Duplicates causing issues, how to handle merging and clustering?


I am running qiime2 version 2024.2-amplicon.

I have single-end sequencing data of the ITS region. The data is from 11 separate runs, meaning I have 11 files of multiplexed sequences. There are replicates, as some samples have been poor, and they have been rerun in a later sequencing run.

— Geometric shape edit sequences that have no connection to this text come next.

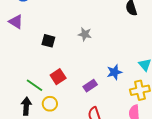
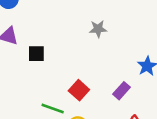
black square: (48, 41) -> (36, 54), moved

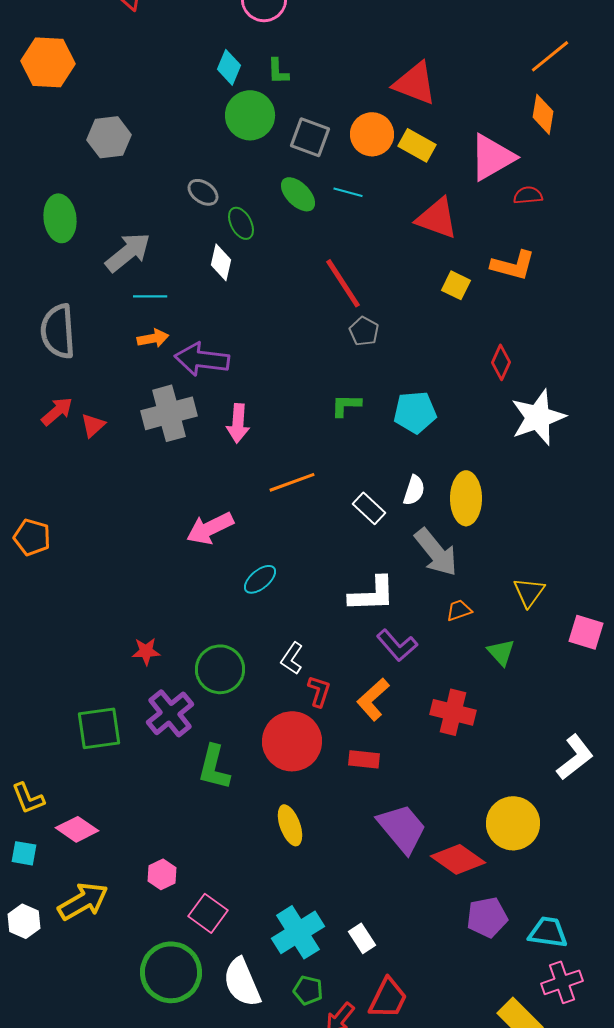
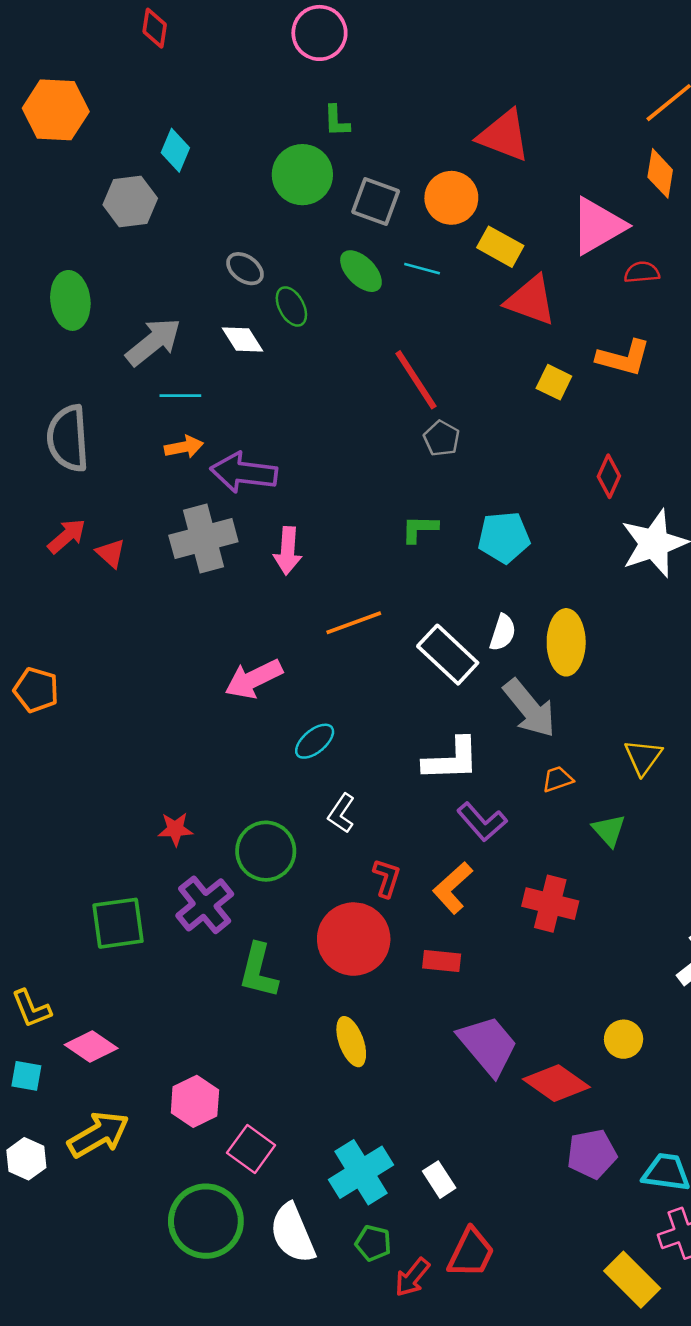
cyan diamond: (229, 67) -> (175, 150), moved
yellow rectangle: (417, 145) -> (500, 247), moved
white diamond: (221, 262) -> (243, 339), moved, turned -45
red triangle: (93, 425) -> (111, 553), turned -36
white rectangle: (369, 508) -> (448, 655), size x1.5
white L-shape: (292, 658) -> (341, 813), moved
yellow circle: (513, 823) -> (624, 1039), size x0.6
pink hexagon: (162, 874) -> (195, 1101), size x1.4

The runs have been imported, demultiplexed and then ran through Dada2 denoising seperately. At this point I attempted to merge the separate tables and rep-seq artifacts into one for the rest of the pipeline. The replicates understandably caused errors in the merge. I wrote a python script to seek out duplicates, sample ID's found in multiple runs, and compare the read counts keeping the highest read count sample. Generated lists of samples to keep, per run, and filtered the table artifacts. After filtering the merge was successful.

The problem:
As I'm working with ITS sequences, I have understood they benefit greatly from a clustering step before taxonomic classification. As dada2 outputs ASV's, I attempted to run a de-novo clustering step with vsearch, but this resulted in an error to run. Features where missing from the tables, and vsearch requires features in sequences and tables to be identical.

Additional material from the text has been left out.